So, enjoy your “win” until someone else takes over the city because you can’t dig out of the hole.
I don’t really see anybody interested in filling Daley’s hole. Detroit was allowed to be whacked, so you’d better believe Chicago can easily be on the block as well.
I made a comment about Rahm not necessarily finding a hidey-hole in a Clinton White House… that Hillary may not win.
He did get to be an ambassador in the Biden administration, though. He is currently the U.S. ambassador to Japan.
On the swaps and CPS bonds
More on those swaps mentioned above:
March 2015: Chicago Watch: Doomed Finances Compounded by Swaps
I understand the desire to hedge variable interest rate costs with a guaranteed rate. The problem is what happens when one’s credit goes sour and one is trying to unwind these deals.
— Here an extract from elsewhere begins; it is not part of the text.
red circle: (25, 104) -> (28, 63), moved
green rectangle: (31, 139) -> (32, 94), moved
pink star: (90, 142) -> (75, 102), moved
When one is forced out of a swap contract, it’s not merely that counterparties stop making payments.
Nope, it’s that the swap is valued at the point-in-time and the value is made up to the counterparty.
That’s the theory, at any rate.
I don’t see Chicago ponying up $400 million for anything.
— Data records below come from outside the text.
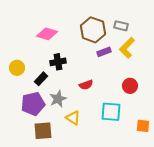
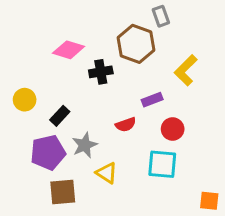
gray rectangle: (121, 26) -> (161, 16), moved, turned 56
purple rectangle: (104, 52) -> (152, 100), moved
black cross: (58, 62) -> (101, 72), moved
red circle: (130, 86) -> (173, 129), moved
orange square: (143, 126) -> (209, 201), moved

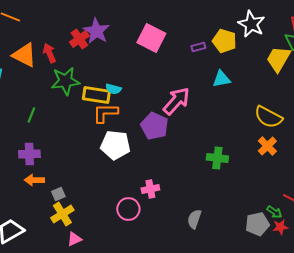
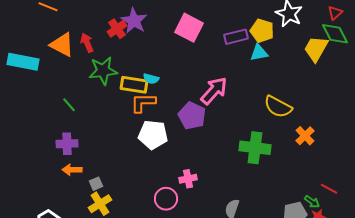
purple rectangle: (198, 47) -> (236, 37), size x1.6
cyan triangle: (221, 79) -> (259, 53), moved
green line: (31, 115) -> (69, 105), turned -63
yellow semicircle: (268, 117) -> (278, 107), moved
green cross: (217, 158) -> (255, 148), size x1.4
21 April 2015: Watch It Unwind: Chicago, Greece, and Asset-Grabbing
let’s go to Mark Glennon at Wirepoints on today’s funtime
“There’s no point in sugarcoating this. The financial crisis at the Chicago Public School District may come to a head this week, and the impact will extend beyond the school system. A CPS bond sale is scheduled for Tuesday, which is widely seen by financial markets as a test of whether it has a pulse. Here is a summary of key points from various sources:
“• CPS is just about out of cash, and its cash could be entirely wiped out on 48-hour notice, according to the Sun-Times. Specifically, the banks owed on $228 million of swap agreements have the right to demand it with that two-day notice, which would just about deplete CPS’s cash reserves, unless a negotiated settlement is reached.”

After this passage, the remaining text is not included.